As I just commited an option for the Picviz pngcairo plugin to draw curves instead of straight lines.
To me it just looks pretty without anything technically interesting behind it. I guess some people could argue this helps uncovering clusters, maybe... What do you guys think of such ways of playing with parallel coordinates?


pretty but potentially really bad HCI
One of the principal issues with parallel coordinates is obfuscation, i.e. lines overlapping. By binding the edges like this, you actually exacerbate the issue. Its pretty much impossible to follow a line from left to right. As soon as it passes through one point, all lines come together so you have no idea where the line goes after that point.
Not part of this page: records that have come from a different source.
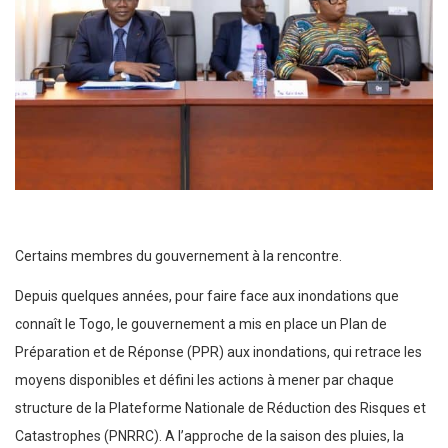
Certains membres du gouvernement à la rencontre.
Depuis quelques années, pour faire face aux inondations que
connaît le Togo, le gouvernement a mis en place un Plan de
Préparation et de Réponse (PPR) aux inondations, qui retrace les
moyens disponibles et défini les actions à mener par chaque
structure de la Plateforme Nationale de Réduction des Risques et
Catastrophes (PNRRC). A l’approche de la saison des pluies, la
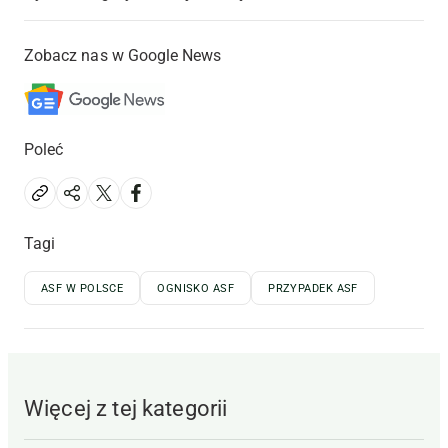
Zobacz nas w Google News
Poleć
Tagi
ASF W POLSCE
OGNISKO ASF
PRZYPADEK ASF
Więcej z tej kategorii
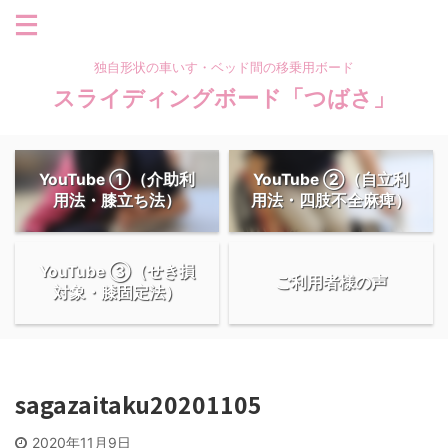
独自形状の車いす・ベッド間の移乗用ボード
スライディングボード「つばさ」
YouTube ①（介助利
YouTube ②（自立利
用法・膝立ち法）
用法・四肢不全麻痺）
YouTube ③（せき損
ご利用者様の声
対象・膝固定法）
sagazaitaku20201105
2020年11月9日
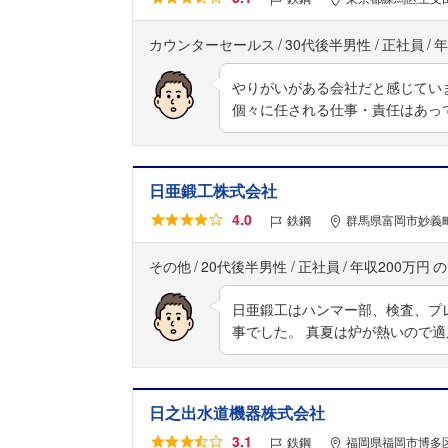
カウンターセールス
30代後半男性
正社員
年
やりがいがある会社だと感じてい
個々に任される仕事・責任はあっ
日亜鍛工株式会社
4.0
鉄鋼
群馬県富岡市妙義町
その他
20代後半男性
正社員
年収200万円
日亜鍛工はハンマー部、検査、プ
事でした。 真夏は炉が熱いので
日之出水道機器株式会社
3.1
鉄鋼
福岡県福岡市博多区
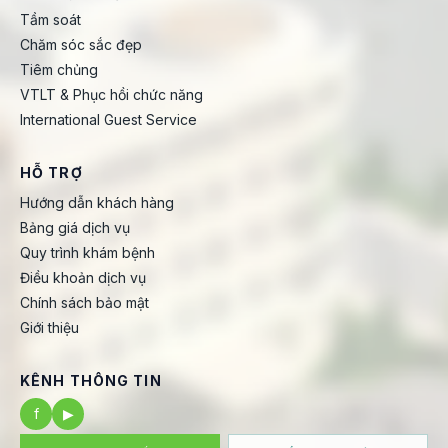
Tầm soát
Chăm sóc sắc đẹp
Tiêm chủng
VTLT & Phục hồi chức năng
International Guest Service
HỖ TRỢ
Hướng dẫn khách hàng
Bảng giá dịch vụ
Quy trình khám bệnh
Điều khoản dịch vụ
Chính sách bảo mật
Giới thiệu
KÊNH THÔNG TIN
f
▶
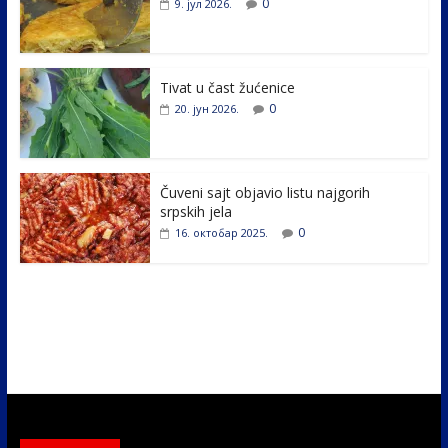
0
9. јул 2026.
o
dI
o
n
k
Tivat u čast žućenice
0
20. јун 2026.
Čuveni sajt objavio listu najgorih
srpskih jela
0
16. октобар 2025.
You could try and solve this by uniquely coloring lines but there are only so many differentiable hues. This of course partially depends on the task at hand. This type of view might still be used for identifying high level trends (e.g. most data that have high values of x go to low values of y). But, then it's not clear the advantage this would have over not bending the lines would have.
But, it appears these folks have tried similar things. I haven't read up on their stuff but it appears that have published at some respected conferences:
http://vis.pku.edu.cn/wiki/doku.php?id=project:infoviz
cool
Nice job, easier to read
might be useful
i've generated a few parallel coordinate plots that look really messy, and i look forward to re-doing them with the curve option. it kind of reminds me of the "flow bundle" technique described in this paper .
Evaluating graphing techniques
On a five point scale for evaluating visualizations:
1. Useless
2. Pretty but useless
3. Pretty
4. Pretty useful
5. Pretty and useful
This seems to be a 2, Pretty but useless from my perspective.